Les services de sécurité nigérians, après cette rencontre, ont été autorisés à interroger un ressortissant iranien qui s'est réfugié à l'ambassade de son pays à Abuja. Mais ils n'ont pu voir le second Iranien qui les intéresse car celui-ci bénéficie de l'immunité diplomatique.
Odein Ajumogobia a ajouté que, selon lui, la présence de cette cargaison d'armes ne violait pas les sanctions onusiennes mais que dans le cas contraire son gouvernement agirait en conséquence.
"La résolution du Conseil de sécurité, dont le Nigeria fait partie, parlait de matériaux nucléaires. Rien n'indique qu'il y en ait dans ce cas-ci", a-t-il expliqué. "Si l'enquête montre qu'il y a eu violation des sanctions, le Nigeria, en tant que membre du Conseil de sécurité, fera le nécessaire."
A New York, des diplomates ont souligné que les sanctions interdisaient à l'Iran d'exporter des armes, quelles qu'elles soient, directement ou via des intermédiaires.

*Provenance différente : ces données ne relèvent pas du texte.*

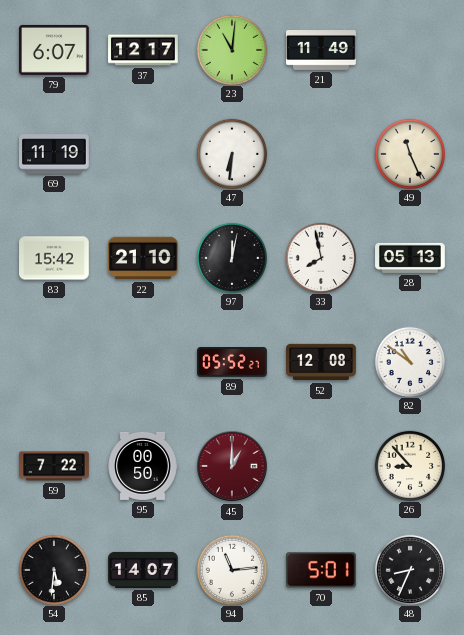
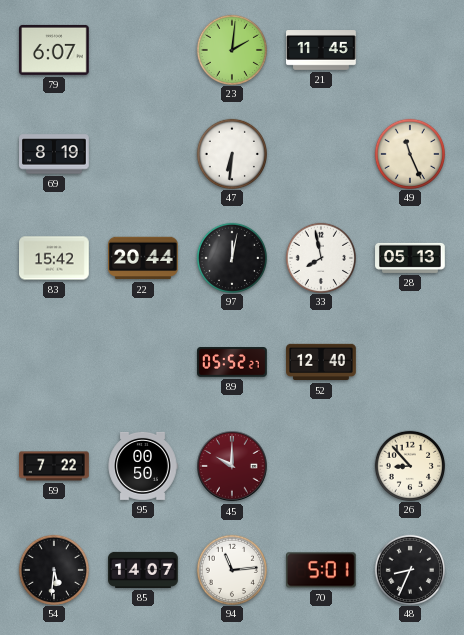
37: 12:17 -> none
23: 11:01 -> 2:01
21: 11:49 -> 11:45
69: 11:19 -> 8:19
22: 21:10 -> 20:44
52: 12:08 -> 12:40
82: 10:51 -> none
45: 1:00 -> 10:00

Il y a deux semaines, les services secrets du Nigeria ont saisi dans le port de Lagos treize conteneurs qui renfermaient des lance-roquettes, des grenades ainsi que d'autres explosifs et munitions.
La compagnie française de fret maritime CMA-CGM a fait savoir que les conteneurs, déclarés sous la mention "paquets de laine de verre et palettes de pierre", avaient été chargés dans le port iranien de Bandar Abbas par un commerçant local.
Fin octobre, des responsables de la défense israélienne, cités par des médias, avaient jugé possible que ces armes soient destinées aux islamistes du Hamas palestinien au pouvoir dans la bande de Gaza.